What you are asked to do » Output all of the entries exactly as written.

[Stored records]
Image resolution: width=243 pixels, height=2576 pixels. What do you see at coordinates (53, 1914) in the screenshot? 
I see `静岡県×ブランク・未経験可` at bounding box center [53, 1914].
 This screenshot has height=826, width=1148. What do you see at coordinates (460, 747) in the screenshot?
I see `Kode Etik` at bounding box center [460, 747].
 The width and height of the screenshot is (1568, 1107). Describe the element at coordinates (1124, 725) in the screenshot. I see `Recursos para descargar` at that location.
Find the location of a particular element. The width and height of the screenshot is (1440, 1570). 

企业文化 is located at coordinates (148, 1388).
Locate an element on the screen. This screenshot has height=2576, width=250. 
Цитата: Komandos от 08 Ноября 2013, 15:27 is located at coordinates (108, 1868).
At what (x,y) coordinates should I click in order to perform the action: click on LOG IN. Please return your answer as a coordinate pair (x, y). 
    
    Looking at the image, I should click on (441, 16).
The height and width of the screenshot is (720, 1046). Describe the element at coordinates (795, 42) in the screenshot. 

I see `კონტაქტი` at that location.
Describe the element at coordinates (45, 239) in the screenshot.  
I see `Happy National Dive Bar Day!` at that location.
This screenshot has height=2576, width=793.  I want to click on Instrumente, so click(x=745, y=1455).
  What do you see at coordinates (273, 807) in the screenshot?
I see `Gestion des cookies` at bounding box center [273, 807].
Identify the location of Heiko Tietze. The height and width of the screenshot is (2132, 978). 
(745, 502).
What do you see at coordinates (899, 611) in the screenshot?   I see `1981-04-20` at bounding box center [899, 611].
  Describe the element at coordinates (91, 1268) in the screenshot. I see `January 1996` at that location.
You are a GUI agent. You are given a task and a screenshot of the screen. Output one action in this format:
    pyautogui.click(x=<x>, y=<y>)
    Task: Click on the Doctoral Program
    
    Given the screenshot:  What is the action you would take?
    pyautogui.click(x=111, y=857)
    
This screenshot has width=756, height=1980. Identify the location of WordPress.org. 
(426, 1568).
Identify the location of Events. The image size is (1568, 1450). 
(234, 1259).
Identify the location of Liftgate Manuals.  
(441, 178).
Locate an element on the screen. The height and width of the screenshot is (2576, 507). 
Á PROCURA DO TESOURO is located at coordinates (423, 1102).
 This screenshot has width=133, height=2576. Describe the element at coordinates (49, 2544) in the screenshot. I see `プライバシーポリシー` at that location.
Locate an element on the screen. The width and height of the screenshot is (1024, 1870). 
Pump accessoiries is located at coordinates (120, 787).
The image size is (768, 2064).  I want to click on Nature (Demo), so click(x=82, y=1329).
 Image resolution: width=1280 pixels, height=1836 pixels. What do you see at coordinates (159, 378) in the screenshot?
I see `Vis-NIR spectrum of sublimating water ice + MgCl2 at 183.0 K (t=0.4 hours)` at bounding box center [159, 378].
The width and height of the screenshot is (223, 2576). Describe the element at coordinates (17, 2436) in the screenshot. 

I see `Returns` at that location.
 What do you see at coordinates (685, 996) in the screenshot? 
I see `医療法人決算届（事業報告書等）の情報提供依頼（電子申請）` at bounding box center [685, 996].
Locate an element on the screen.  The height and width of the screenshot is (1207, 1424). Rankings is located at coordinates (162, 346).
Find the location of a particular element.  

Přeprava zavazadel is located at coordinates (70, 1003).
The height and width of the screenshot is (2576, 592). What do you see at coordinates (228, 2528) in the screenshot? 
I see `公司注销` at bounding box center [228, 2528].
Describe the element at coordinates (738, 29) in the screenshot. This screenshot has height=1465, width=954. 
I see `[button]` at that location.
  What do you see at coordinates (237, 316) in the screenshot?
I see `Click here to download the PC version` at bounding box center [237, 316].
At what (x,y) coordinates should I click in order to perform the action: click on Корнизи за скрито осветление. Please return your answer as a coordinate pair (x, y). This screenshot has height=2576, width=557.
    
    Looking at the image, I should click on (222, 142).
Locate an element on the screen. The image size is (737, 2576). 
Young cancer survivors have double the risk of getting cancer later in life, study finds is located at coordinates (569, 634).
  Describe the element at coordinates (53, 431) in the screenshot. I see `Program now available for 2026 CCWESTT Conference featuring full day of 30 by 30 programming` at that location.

Reply to the task »
Image resolution: width=243 pixels, height=2576 pixels. What do you see at coordinates (53, 1914) in the screenshot? 
I see `静岡県×ブランク・未経験可` at bounding box center [53, 1914].
 This screenshot has height=826, width=1148. What do you see at coordinates (460, 747) in the screenshot?
I see `Kode Etik` at bounding box center [460, 747].
 The width and height of the screenshot is (1568, 1107). Describe the element at coordinates (1124, 725) in the screenshot. I see `Recursos para descargar` at that location.
Find the location of a particular element. The width and height of the screenshot is (1440, 1570). 

企业文化 is located at coordinates (148, 1388).
Locate an element on the screen. This screenshot has height=2576, width=250. 
Цитата: Komandos от 08 Ноября 2013, 15:27 is located at coordinates (108, 1868).
At what (x,y) coordinates should I click in order to perform the action: click on LOG IN. Please return your answer as a coordinate pair (x, y). 
    
    Looking at the image, I should click on (441, 16).
The height and width of the screenshot is (720, 1046). Describe the element at coordinates (795, 42) in the screenshot. 

I see `კონტაქტი` at that location.
Describe the element at coordinates (45, 239) in the screenshot.  
I see `Happy National Dive Bar Day!` at that location.
This screenshot has height=2576, width=793.  I want to click on Instrumente, so click(x=745, y=1455).
  What do you see at coordinates (273, 807) in the screenshot?
I see `Gestion des cookies` at bounding box center [273, 807].
Identify the location of Heiko Tietze. The height and width of the screenshot is (2132, 978). 
(745, 502).
What do you see at coordinates (899, 611) in the screenshot?   I see `1981-04-20` at bounding box center [899, 611].
  Describe the element at coordinates (91, 1268) in the screenshot. I see `January 1996` at that location.
You are a GUI agent. You are given a task and a screenshot of the screen. Output one action in this format:
    pyautogui.click(x=<x>, y=<y>)
    Task: Click on the Doctoral Program
    
    Given the screenshot:  What is the action you would take?
    pyautogui.click(x=111, y=857)
    
This screenshot has width=756, height=1980. Identify the location of WordPress.org. 
(426, 1568).
Identify the location of Events. The image size is (1568, 1450). 
(234, 1259).
Identify the location of Liftgate Manuals.  
(441, 178).
Locate an element on the screen. The height and width of the screenshot is (2576, 507). 
Á PROCURA DO TESOURO is located at coordinates (423, 1102).
 This screenshot has width=133, height=2576. Describe the element at coordinates (49, 2544) in the screenshot. I see `プライバシーポリシー` at that location.
Locate an element on the screen. The width and height of the screenshot is (1024, 1870). 
Pump accessoiries is located at coordinates (120, 787).
The image size is (768, 2064).  I want to click on Nature (Demo), so click(x=82, y=1329).
 Image resolution: width=1280 pixels, height=1836 pixels. What do you see at coordinates (159, 378) in the screenshot?
I see `Vis-NIR spectrum of sublimating water ice + MgCl2 at 183.0 K (t=0.4 hours)` at bounding box center [159, 378].
The width and height of the screenshot is (223, 2576). Describe the element at coordinates (17, 2436) in the screenshot. 

I see `Returns` at that location.
 What do you see at coordinates (685, 996) in the screenshot? 
I see `医療法人決算届（事業報告書等）の情報提供依頼（電子申請）` at bounding box center [685, 996].
Locate an element on the screen.  The height and width of the screenshot is (1207, 1424). Rankings is located at coordinates (162, 346).
Find the location of a particular element.  

Přeprava zavazadel is located at coordinates (70, 1003).
The height and width of the screenshot is (2576, 592). What do you see at coordinates (228, 2528) in the screenshot? 
I see `公司注销` at bounding box center [228, 2528].
Describe the element at coordinates (738, 29) in the screenshot. This screenshot has height=1465, width=954. 
I see `[button]` at that location.
  What do you see at coordinates (237, 316) in the screenshot?
I see `Click here to download the PC version` at bounding box center [237, 316].
At what (x,y) coordinates should I click in order to perform the action: click on Корнизи за скрито осветление. Please return your answer as a coordinate pair (x, y). This screenshot has height=2576, width=557.
    
    Looking at the image, I should click on (222, 142).
Locate an element on the screen. The image size is (737, 2576). 
Young cancer survivors have double the risk of getting cancer later in life, study finds is located at coordinates (569, 634).
  Describe the element at coordinates (53, 431) in the screenshot. I see `Program now available for 2026 CCWESTT Conference featuring full day of 30 by 30 programming` at that location.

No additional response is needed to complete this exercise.